Now if there is only an identifier after the sigil (like $foo or #foo, then it's a simple variable access. If it's followed by a [, it is an access on an array, if it's followed by a {, it's an access on a hash.
# variables
$foo
#foo
# accesses
$stuff{blubb} # accesses %stuff, returns a scalar
#stuff{#list} # accesses %stuff, returns an array
$stuff[blubb] # accesses #stuff, returns a scalar
# (and calls the blubb() function)
#stuff[blubb] # accesses #stuff, returns an array
Some human languages have very similar concepts.

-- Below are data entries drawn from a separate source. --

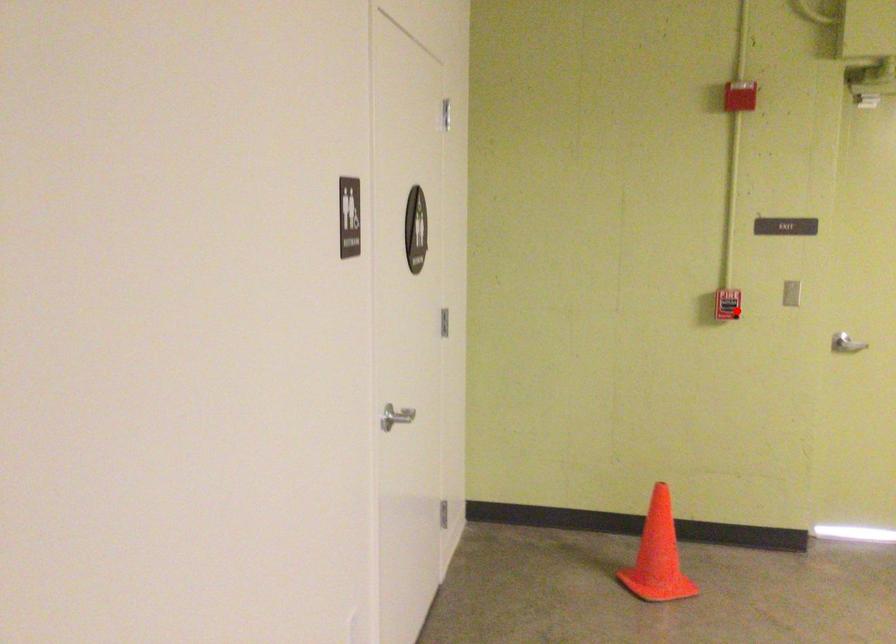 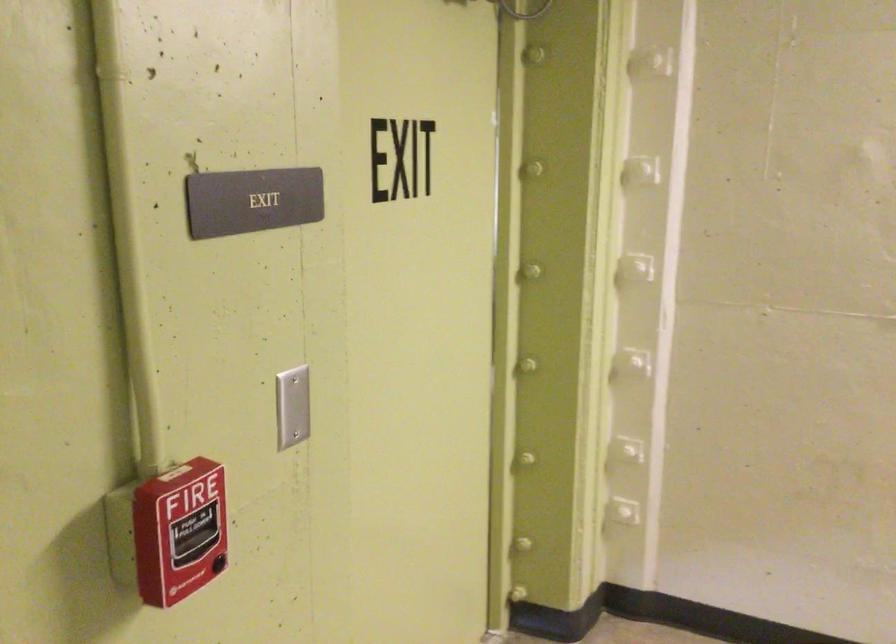 Question: I am providing you with two images of the same scene from different viewpoints. Given a red point in image1, look at the same physical point in image2. Is it:

Choices:
 (A) Closer to the viewpoint
 (B) Farther from the viewpoint

Answer: (A) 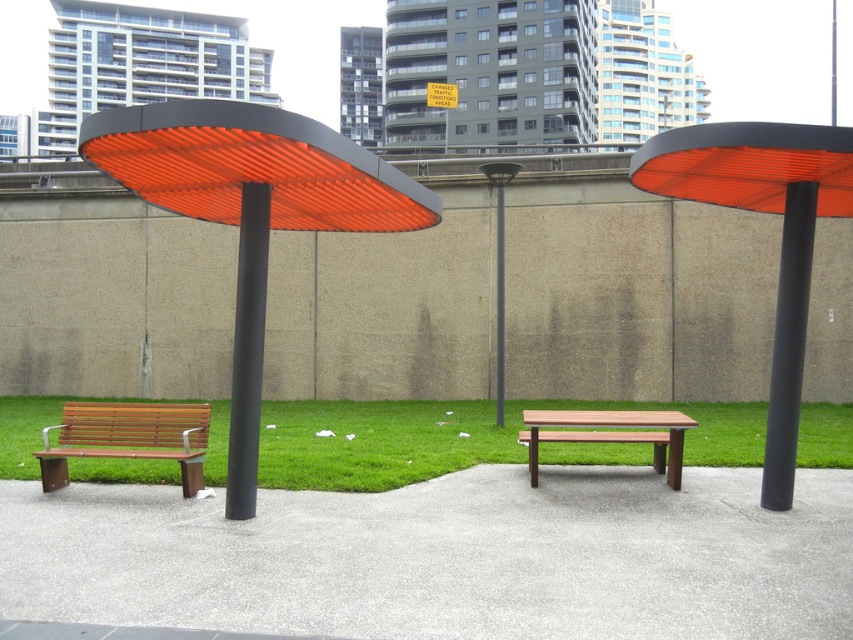 Question: Is orange matte canopy at center smaller than orange matte umbrella at right?

Choices:
 (A) no
 (B) yes

Answer: (B)

Question: Where is orange matte umbrella at right located in relation to black metal pole at center in the image?

Choices:
 (A) left
 (B) right

Answer: (B)

Question: Among these points, which one is nearest to the camera?

Choices:
 (A) (527, 442)
 (B) (833, 188)
 (C) (48, 456)
 (D) (799, 339)

Answer: (D)

Question: Which point appears closest to the camera in this image?

Choices:
 (A) (236, 392)
 (B) (148, 193)
 (C) (808, 228)
 (D) (173, 116)

Answer: (D)

Question: Which object is farther from the camera taking this photo?

Choices:
 (A) black metal pole at center
 (B) green grass at lower center
 (C) orange matte umbrella at right

Answer: (A)

Question: Is orange corrugated plastic umbrella at left to the left of orange matte umbrella at right from the viewer's perspective?

Choices:
 (A) no
 (B) yes

Answer: (B) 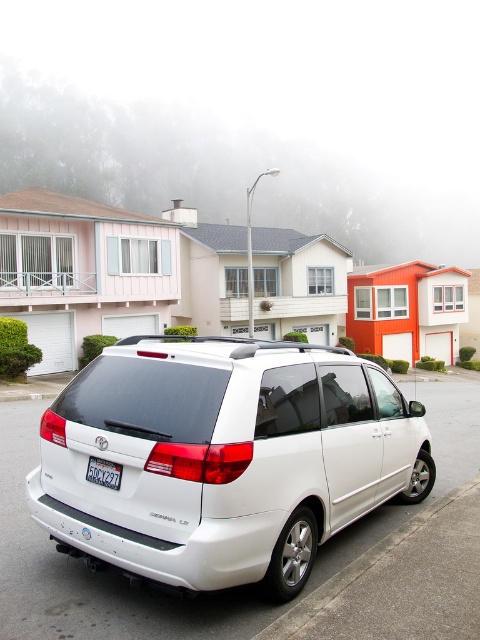 Is white glossy minivan at center further to the viewer compared to gray asphalt curb at lower right?

Yes, it is.

Does white glossy minivan at center appear on the right side of gray asphalt curb at lower right?

No, white glossy minivan at center is not to the right of gray asphalt curb at lower right.

Find the location of `white glossy minivan at center`. white glossy minivan at center is located at coordinates pos(225,458).

Can you confirm if gray asphalt curb at lower right is taller than black plastic license plate at rear?

Correct, gray asphalt curb at lower right is much taller as black plastic license plate at rear.

Is gray asphalt curb at lower right shorter than black plastic license plate at rear?

Incorrect, gray asphalt curb at lower right's height does not fall short of black plastic license plate at rear's.

Between point (393, 552) and point (120, 474), which one is positioned in front?

Point (120, 474) is more forward.

Where is `gray asphalt curb at lower right`? The height and width of the screenshot is (640, 480). gray asphalt curb at lower right is located at coordinates (402, 582).

Who is more distant from viewer, (x=288, y=369) or (x=92, y=461)?

Point (x=288, y=369)

The width and height of the screenshot is (480, 640). What do you see at coordinates (225, 458) in the screenshot?
I see `white glossy minivan at center` at bounding box center [225, 458].

Who is more distant from viewer, (431, 477) or (106, 472)?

However many programmers found that confusing, so Perl 6 uses an invariant sigil.
In general the Perl 5 compiler wants to know at compile time if something is in list or in scalar context, so without the leading sigil some terms would become ambiguous.
This is valid Perl: #var[0]. It is an array slice of length one. #var[0,1] would be an array slice of length two.
#var['key'] is not valid Perl because arrays can only be indexed by numbers, and
the other two (%var[0] and %var['key']) are not valid Perl because hash slices use the {} to index the hash.
#var{'key'} and #var{0} are both valid hash slices, though. Obviously it isn't normal to take slices of length one, but it is certainly valid.
See the slice section of perldata perldocfor more information about slicing in Perl.
People have already pointed out that you can have slices and contexts, but sigils are there to separate the things that are variables from everything else. You don't have to know all of the keywords or subroutine names to choose a sensible variable name. It's one of the big things I miss about Perl in other languages.
I can think of one way that
$x = myarray[1];
is ambiguous - what if you wanted a array called m?
$x = m[1];
How can you tell that apart from a regex match?
In other words, the syntax is there to help the Perl interpreter, well, interpret!
In Perl 5 (to be changed in Perl 6) a sigil indicates the context of your expression.
You want a particular scalar out of a hash so it's $hash{key}.
You want the value of a particular slot out of an array, so it's $array[0].
However, as pointed out by zigdon, slices are legal. They interpret the those expressions in a list context.
You want a lists of 1 value in a hash #hash{key} works
But also larger lists work as well, like #hash{qw<key1 key2 ... key_n>}.
You want a couple of slots out of an array #array[0,3,5..7,$n..$n+5] works
#array[0] is a list of size 1.
There is no "hash context", so neither %hash{#keys} nor %hash{key} has meaning.
So you have "#" + "array[0]" <=> < sigil = context > + < indexing expression > as the complete expression.
The sigil provides the context for the access:
$ means scalar context (a scalar
variable or a single element of a hash or an array)
# means list context (a whole array or a slice of
a hash or an array)
% is an entire hash
In Perl 5 you need the sigils ($ and #) because the default interpretation of bareword identifier is that of a subroutine call (thus eliminating the need to use & in most cases ).